What to do →
Once the pictures are set aside, print the records that follow exactly as written.

Items listed in a dataset
···
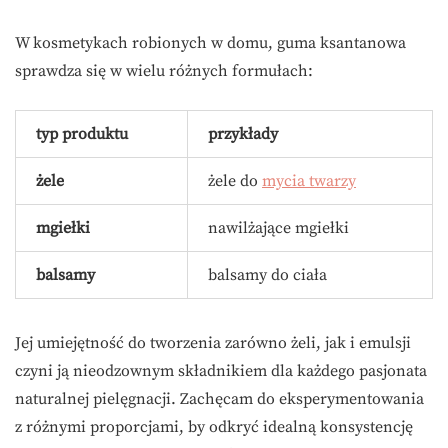
W kosmetykach robionych w domu, guma ksantanowa
sprawdza się w wielu różnych formułach:
typ produktu
przykłady
żele
żele do
mycia twarzy
mgiełki
nawilżające mgiełki
balsamy
balsamy do ciała
Jej umiejętność do tworzenia zarówno żeli, jak i emulsji
czyni ją nieodzownym składnikiem dla każdego pasjonata
naturalnej pielęgnacji. Zachęcam do eksperymentowania
z różnymi proporcjami, by odkryć idealną konsystencję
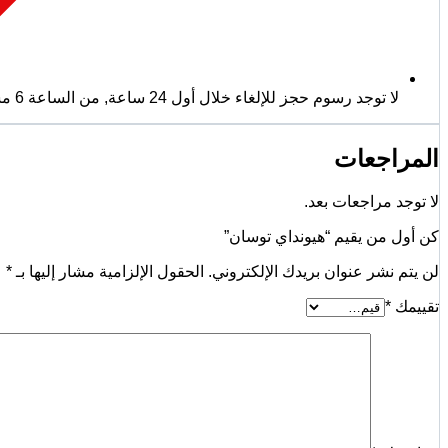
لا توجد رسوم حجز للإلغاء خلال أول 24 ساعة
,
من الساعة 6 مساءً حتى 9 صباحًا - يرجى إبلاغنا قبل يوم واحد على الأقل.
المراجعات
لا توجد مراجعات بعد.
كن أول من يقيم “هيونداي توسان”
لن يتم نشر عنوان بريدك الإلكتروني.
الحقول الإلزامية مشار إليها بـ
*
تقييمك
*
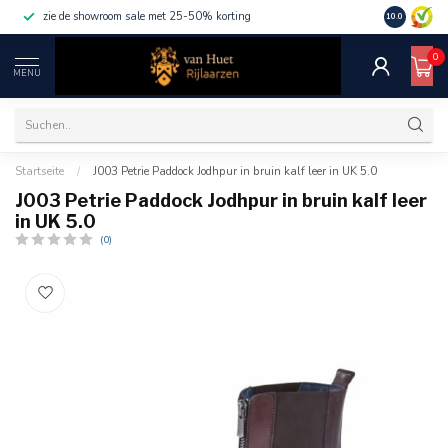
zie de showroom sale met 25-50% korting
10.0
0
MENU
Startseite
/
J003 Petrie Paddock Jodhpur in bruin kalf leer in UK 5.0
J003 Petrie Paddock Jodhpur in bruin kalf leer
in UK 5.0
(0)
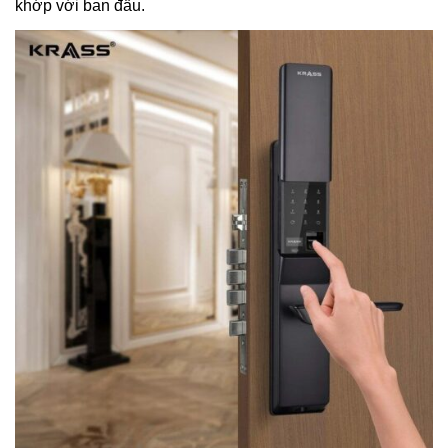
khớp với ban đầu.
···
Your response →
W kosmetykach robionych w domu, guma ksantanowa
sprawdza się w wielu różnych formułach:
typ produktu
przykłady
żele
żele do
mycia twarzy
mgiełki
nawilżające mgiełki
balsamy
balsamy do ciała
Jej umiejętność do tworzenia zarówno żeli, jak i emulsji
czyni ją nieodzownym składnikiem dla każdego pasjonata
naturalnej pielęgnacji. Zachęcam do eksperymentowania
z różnymi proporcjami, by odkryć idealną konsystencję
لا توجد رسوم حجز للإلغاء خلال أول 24 ساعة
,
من الساعة 6 مساءً حتى 9 صباحًا - يرجى إبلاغنا قبل يوم واحد على الأقل.
المراجعات
لا توجد مراجعات بعد.
كن أول من يقيم “هيونداي توسان”
لن يتم نشر عنوان بريدك الإلكتروني.
الحقول الإلزامية مشار إليها بـ
*
تقييمك
*
zie de showroom sale met 25-50% korting
10.0
0
MENU
Startseite
/
J003 Petrie Paddock Jodhpur in bruin kalf leer in UK 5.0
J003 Petrie Paddock Jodhpur in bruin kalf leer
in UK 5.0
(0)
khớp với ban đầu.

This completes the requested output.